» **Work instruction**
For this exercise, print all of the data exactly as given.

Supplied entries section start

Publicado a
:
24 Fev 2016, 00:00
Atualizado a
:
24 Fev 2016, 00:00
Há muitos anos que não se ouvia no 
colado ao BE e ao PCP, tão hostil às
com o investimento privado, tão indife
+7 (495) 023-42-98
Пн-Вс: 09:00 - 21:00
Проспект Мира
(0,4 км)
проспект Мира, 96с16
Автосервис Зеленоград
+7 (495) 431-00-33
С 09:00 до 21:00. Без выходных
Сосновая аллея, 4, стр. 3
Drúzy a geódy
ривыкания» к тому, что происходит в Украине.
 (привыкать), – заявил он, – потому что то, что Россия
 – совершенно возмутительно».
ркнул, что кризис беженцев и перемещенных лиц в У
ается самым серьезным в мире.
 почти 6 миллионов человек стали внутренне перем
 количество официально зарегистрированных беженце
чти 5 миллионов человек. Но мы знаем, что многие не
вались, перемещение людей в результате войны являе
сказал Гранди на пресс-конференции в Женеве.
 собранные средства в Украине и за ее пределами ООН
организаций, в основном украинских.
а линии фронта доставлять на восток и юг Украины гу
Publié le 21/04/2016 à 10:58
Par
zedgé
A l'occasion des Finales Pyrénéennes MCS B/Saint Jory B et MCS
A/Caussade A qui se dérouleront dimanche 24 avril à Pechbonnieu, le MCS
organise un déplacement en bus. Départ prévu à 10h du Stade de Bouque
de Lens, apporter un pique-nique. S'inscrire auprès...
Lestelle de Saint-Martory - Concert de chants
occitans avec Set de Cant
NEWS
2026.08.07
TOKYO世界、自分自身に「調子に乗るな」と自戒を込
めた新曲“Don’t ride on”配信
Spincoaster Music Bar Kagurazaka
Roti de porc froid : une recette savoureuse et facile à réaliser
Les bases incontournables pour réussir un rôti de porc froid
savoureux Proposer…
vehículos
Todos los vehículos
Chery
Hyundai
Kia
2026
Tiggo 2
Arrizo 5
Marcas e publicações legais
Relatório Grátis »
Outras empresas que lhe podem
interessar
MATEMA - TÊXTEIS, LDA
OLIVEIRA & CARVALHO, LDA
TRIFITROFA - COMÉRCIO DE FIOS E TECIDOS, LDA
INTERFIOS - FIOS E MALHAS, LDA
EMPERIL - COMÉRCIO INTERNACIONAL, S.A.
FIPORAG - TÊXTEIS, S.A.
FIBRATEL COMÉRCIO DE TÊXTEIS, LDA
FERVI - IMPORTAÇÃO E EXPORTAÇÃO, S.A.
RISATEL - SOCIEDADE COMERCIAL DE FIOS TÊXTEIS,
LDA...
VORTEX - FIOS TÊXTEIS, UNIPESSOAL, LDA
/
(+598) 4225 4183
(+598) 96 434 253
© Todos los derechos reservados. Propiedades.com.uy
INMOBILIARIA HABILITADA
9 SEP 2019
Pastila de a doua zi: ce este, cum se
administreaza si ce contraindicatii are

Supplied entries section end

» **Solution for this problem**
Publicado a
:
24 Fev 2016, 00:00
Atualizado a
:
24 Fev 2016, 00:00
Há muitos anos que não se ouvia no 
colado ao BE e ao PCP, tão hostil às
com o investimento privado, tão indife
+7 (495) 023-42-98
Пн-Вс: 09:00 - 21:00
Проспект Мира
(0,4 км)
проспект Мира, 96с16
Автосервис Зеленоград
+7 (495) 431-00-33
С 09:00 до 21:00. Без выходных
Сосновая аллея, 4, стр. 3
Drúzy a geódy
ривыкания» к тому, что происходит в Украине.
 (привыкать), – заявил он, – потому что то, что Россия
 – совершенно возмутительно».
ркнул, что кризис беженцев и перемещенных лиц в У
ается самым серьезным в мире.
 почти 6 миллионов человек стали внутренне перем
 количество официально зарегистрированных беженце
чти 5 миллионов человек. Но мы знаем, что многие не
вались, перемещение людей в результате войны являе
сказал Гранди на пресс-конференции в Женеве.
 собранные средства в Украине и за ее пределами ООН
организаций, в основном украинских.
а линии фронта доставлять на восток и юг Украины гу
Publié le 21/04/2016 à 10:58
Par
zedgé
A l'occasion des Finales Pyrénéennes MCS B/Saint Jory B et MCS
A/Caussade A qui se dérouleront dimanche 24 avril à Pechbonnieu, le MCS
organise un déplacement en bus. Départ prévu à 10h du Stade de Bouque
de Lens, apporter un pique-nique. S'inscrire auprès...
Lestelle de Saint-Martory - Concert de chants
occitans avec Set de Cant
NEWS
2026.08.07
TOKYO世界、自分自身に「調子に乗るな」と自戒を込
めた新曲“Don’t ride on”配信
Spincoaster Music Bar Kagurazaka
Roti de porc froid : une recette savoureuse et facile à réaliser
Les bases incontournables pour réussir un rôti de porc froid
savoureux Proposer…
vehículos
Todos los vehículos
Chery
Hyundai
Kia
2026
Tiggo 2
Arrizo 5
Marcas e publicações legais
Relatório Grátis »
Outras empresas que lhe podem
interessar
MATEMA - TÊXTEIS, LDA
OLIVEIRA & CARVALHO, LDA
TRIFITROFA - COMÉRCIO DE FIOS E TECIDOS, LDA
INTERFIOS - FIOS E MALHAS, LDA
EMPERIL - COMÉRCIO INTERNACIONAL, S.A.
FIPORAG - TÊXTEIS, S.A.
FIBRATEL COMÉRCIO DE TÊXTEIS, LDA
FERVI - IMPORTAÇÃO E EXPORTAÇÃO, S.A.
RISATEL - SOCIEDADE COMERCIAL DE FIOS TÊXTEIS,
LDA...
VORTEX - FIOS TÊXTEIS, UNIPESSOAL, LDA
/
(+598) 4225 4183
(+598) 96 434 253
© Todos los derechos reservados. Propiedades.com.uy
INMOBILIARIA HABILITADA
9 SEP 2019
Pastila de a doua zi: ce este, cum se
administreaza si ce contraindicatii are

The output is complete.